(Data extract):

»»

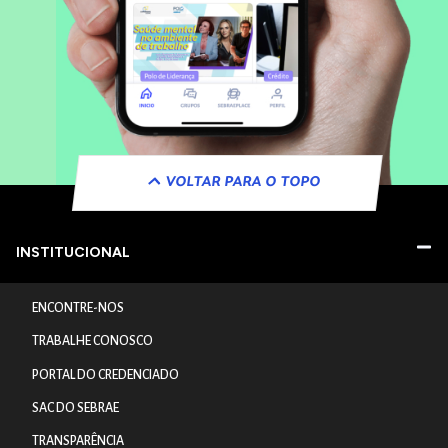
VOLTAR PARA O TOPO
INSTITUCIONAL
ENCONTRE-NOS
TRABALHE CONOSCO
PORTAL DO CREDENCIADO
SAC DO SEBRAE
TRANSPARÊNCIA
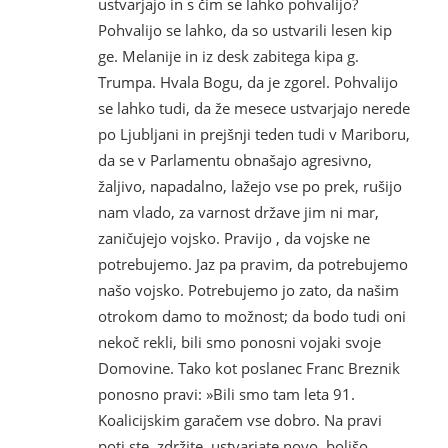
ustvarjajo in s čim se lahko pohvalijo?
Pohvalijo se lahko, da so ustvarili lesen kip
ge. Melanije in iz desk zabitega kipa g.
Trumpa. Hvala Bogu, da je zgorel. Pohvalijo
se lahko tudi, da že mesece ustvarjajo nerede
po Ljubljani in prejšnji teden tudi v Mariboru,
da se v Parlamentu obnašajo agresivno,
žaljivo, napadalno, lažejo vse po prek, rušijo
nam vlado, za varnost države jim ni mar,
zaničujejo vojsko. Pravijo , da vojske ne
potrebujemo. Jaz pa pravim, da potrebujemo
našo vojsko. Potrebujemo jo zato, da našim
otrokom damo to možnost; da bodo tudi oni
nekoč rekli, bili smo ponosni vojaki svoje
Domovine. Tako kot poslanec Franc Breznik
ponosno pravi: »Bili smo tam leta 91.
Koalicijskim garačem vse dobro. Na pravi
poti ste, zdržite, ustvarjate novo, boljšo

««
»»

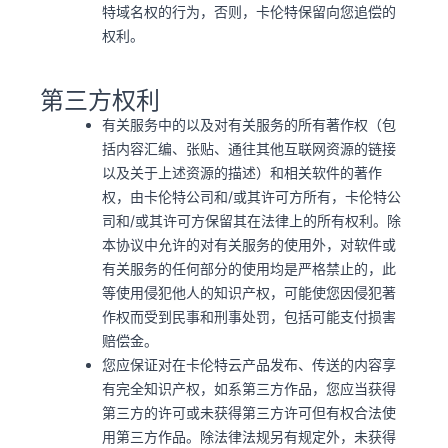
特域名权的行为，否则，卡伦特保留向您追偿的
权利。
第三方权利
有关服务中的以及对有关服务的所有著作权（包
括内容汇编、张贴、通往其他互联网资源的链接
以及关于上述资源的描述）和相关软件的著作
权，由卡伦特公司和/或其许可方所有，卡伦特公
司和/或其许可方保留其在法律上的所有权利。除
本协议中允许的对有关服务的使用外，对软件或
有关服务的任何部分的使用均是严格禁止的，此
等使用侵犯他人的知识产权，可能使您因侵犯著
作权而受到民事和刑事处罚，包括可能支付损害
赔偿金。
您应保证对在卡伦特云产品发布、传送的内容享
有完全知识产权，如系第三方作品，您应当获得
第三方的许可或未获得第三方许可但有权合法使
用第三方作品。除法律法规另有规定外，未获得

««

(Instructions for the task): Repeat exactly the lines above, from the line that contains "VOLTAR PARA O TOPO" down through the line that contains "potrebujemo. Jaz pa pravim, da potrebujemo". Include both of those lines and none of the pictures.

(Solution):
VOLTAR PARA O TOPO
INSTITUCIONAL
ENCONTRE-NOS
TRABALHE CONOSCO
PORTAL DO CREDENCIADO
SAC DO SEBRAE
TRANSPARÊNCIA
ustvarjajo in s čim se lahko pohvalijo?
Pohvalijo se lahko, da so ustvarili lesen kip
ge. Melanije in iz desk zabitega kipa g.
Trumpa. Hvala Bogu, da je zgorel. Pohvalijo
se lahko tudi, da že mesece ustvarjajo nerede
po Ljubljani in prejšnji teden tudi v Mariboru,
da se v Parlamentu obnašajo agresivno,
žaljivo, napadalno, lažejo vse po prek, rušijo
nam vlado, za varnost države jim ni mar,
zaničujejo vojsko. Pravijo , da vojske ne
potrebujemo. Jaz pa pravim, da potrebujemo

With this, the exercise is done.